Feedback regarding isolation practices on a 5V/Mains PCB

Question

I am currently designing a PCB for a project including PID-control of a heater. The heater runs on mains (220V) and is controlled using zero-crossing switching to regulate the power and minimize EMI and THD. I already designed multiple PCBs , also ones with mains, but never low and high voltages on the same board. By now I have e prototype-design, where I made the following safety considerations:

• strict separation (HV,leftside - LV, right side, see line on top silk layer)
• connection HV-LV only via optotransistor/-triac (U1 and U2) and a switching converter U6 including a isolation transformer
• further protection with MOV(R6), fuse (F1) and use of a snubberless triac Q1
• copper planes of LV part start only after the last everything is converted to LV

Since I do not really have any space constraints I designed everythig with a lot of clearence (grid is 1mm) and used 2mm traces for the AC-powerlines. The PCB is then mounted in a metal box connected to PE or in one out of isolation material. My main concern is that there are three JST plugs on the LV side (U4,7,8) that connect to rotary encoders, screens,etc, that are accessible to the user. While I am confident about the isolation on the PCB I still wanted to get second takes on the design, especially regarding the connections to the user-accesible features. Are there additional considerations to make in this case?

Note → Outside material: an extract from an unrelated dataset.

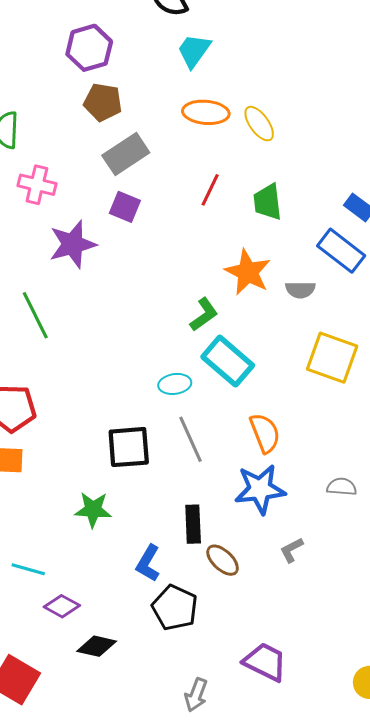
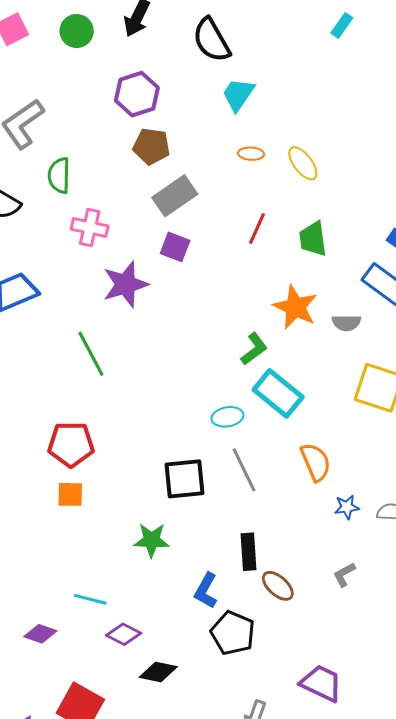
orange ellipse: (206, 112) -> (251, 154), size x0.6
blue star: (260, 489) -> (347, 507), moved, size x0.5

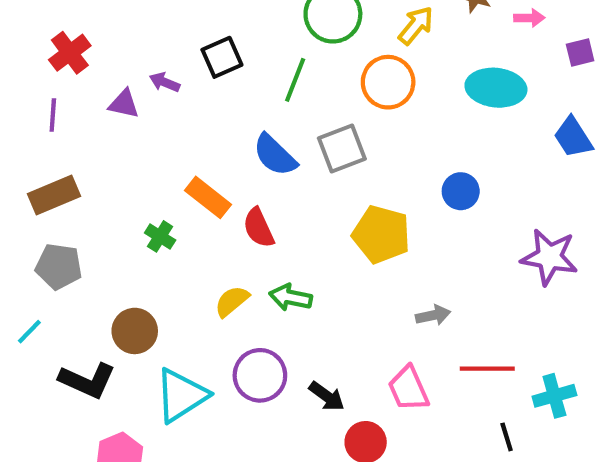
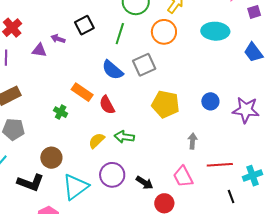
blue circle: (461, 191) -> (210, 101), moved
gray arrow: (433, 315) -> (192, 141), turned -70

Any feedback regarding any part of the design is appreciated!

Answer 1

I have the following feedback on your layout, roughly ranked by importance:

• Your PE trace is far too thin. In the case of a live-earth short downstream of your board, you run the risk of vaporizing this trace before the fuse or a breaker / GFCI trips. You want mains traces as short and as fat as possible; of these PE is the most important for safety.
• You could increase the clearance between the different mains traces. HV - LV isolation is top priority, but L-PE and N-PE are also important, and if you can manage, L-N clearance is also good. I would aim for at least 4mm clearance wherever feasible. I realize that's not possible everywhere, but there is room for improvement.
• Consider making a slot in the PCB below U1 and U2, between the HV and the LV side. This further increases the creepage between HV and LV.
• Keep mains traces as short and fat as possible; to keep resistance low. In case of a fault, you want a low resistance so a breaker/fuse trips decisively. Use top and bottom traces if appropriate. Your L trace is a bit too long for my taste. Keeping traces short also helps with EMI. I would prioritize keeping the traces "on the power path" (between P1, P2, F1, Q1, R6) over those "on the signal path" (dealing with R1, R4, R5, U1, U2).
• Clearance between the pins of Q1 is particularly low. I like using a footprint with the pads further apart, and spreading the triac's legs out before soldering. See e.g. this answer.
• Are you using huge footprints for R1 and R5 for clearance and power dissipation? You can also use several smaller resistors in series to achieve that. Use similar value resistors, assume voltage distributes equally over them so you can add their voltage ratings, and derate generously. Like a factor 3 or so.

Answer 2

I've printed PCB's with HV/LV split and mostly avoided the issue by far exceeding the requirements for clearance/creepage and used an isolation transformer. I'm sure you've already looked up the distances but here's a reference:

https://www.smpspowersupply.com/ipc2221pcbclearance.html

Also if you're worried about spikes blowing your equipment and getting back to the user, you could add an inline fuse where the HV comes in and then a thyristor to ground directly after to shunt the fuse to ground if there's a spike. It will blow the fuse to isolate the circuit.